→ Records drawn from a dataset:
= Beginning of Section =
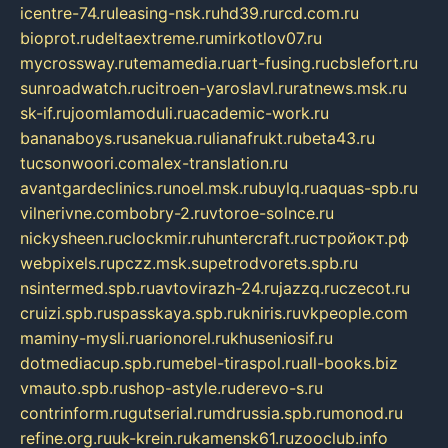
icentre-74.ru
leasing-nsk.ru
hd39.ru
rcd.com.ru
bioprot.ru
deltaextreme.ru
mirkotlov07.ru
mycrossway.ru
temamedia.ru
art-fusing.ru
cbslefort.ru
sunroadwatch.ru
citroen-yaroslavl.ru
ratnews.msk.ru
sk-if.ru
joomlamoduli.ru
academic-work.ru
bananaboys.ru
sanekua.ru
lianafrukt.ru
beta43.ru
tucsonwoori.com
alex-translation.ru
avantgardeclinics.ru
noel.msk.ru
buylq.ru
aquas-spb.ru
vilnerivne.com
bobry-2.ru
vtoroe-solnce.ru
nickysheen.ru
clockmir.ru
huntercraft.ru
стройокт.рф
webpixels.ru
pczz.msk.su
petrodvorets.spb.ru
nsintermed.spb.ru
avtovirazh-24.ru
jazzq.ru
czecot.ru
cruizi.spb.ru
spasskaya.spb.ru
kniris.ru
vkpeople.com
maminy-mysli.ru
arionorel.ru
khuseniosif.ru
dotmediacup.spb.ru
mebel-tiraspol.ru
all-books.biz
vmauto.spb.ru
shop-astyle.ru
derevo-s.ru
contrinform.ru
gutserial.ru
mdrussia.spb.ru
monod.ru
refine.org.ru
uk-krein.ru
kamensk61.ru
zooclub.info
= End of Section =
Please transcribe every entry exactly as written, leaving the pictures out.

icentre-74.ru
leasing-nsk.ru
hd39.ru
rcd.com.ru
bioprot.ru
deltaextreme.ru
mirkotlov07.ru
mycrossway.ru
temamedia.ru
art-fusing.ru
cbslefort.ru
sunroadwatch.ru
citroen-yaroslavl.ru
ratnews.msk.ru
sk-if.ru
joomlamoduli.ru
academic-work.ru
bananaboys.ru
sanekua.ru
lianafrukt.ru
beta43.ru
tucsonwoori.com
alex-translation.ru
avantgardeclinics.ru
noel.msk.ru
buylq.ru
aquas-spb.ru
vilnerivne.com
bobry-2.ru
vtoroe-solnce.ru
nickysheen.ru
clockmir.ru
huntercraft.ru
стройокт.рф
webpixels.ru
pczz.msk.su
petrodvorets.spb.ru
nsintermed.spb.ru
avtovirazh-24.ru
jazzq.ru
czecot.ru
cruizi.spb.ru
spasskaya.spb.ru
kniris.ru
vkpeople.com
maminy-mysli.ru
arionorel.ru
khuseniosif.ru
dotmediacup.spb.ru
mebel-tiraspol.ru
all-books.biz
vmauto.spb.ru
shop-astyle.ru
derevo-s.ru
contrinform.ru
gutserial.ru
mdrussia.spb.ru
monod.ru
refine.org.ru
uk-krein.ru
kamensk61.ru
zooclub.info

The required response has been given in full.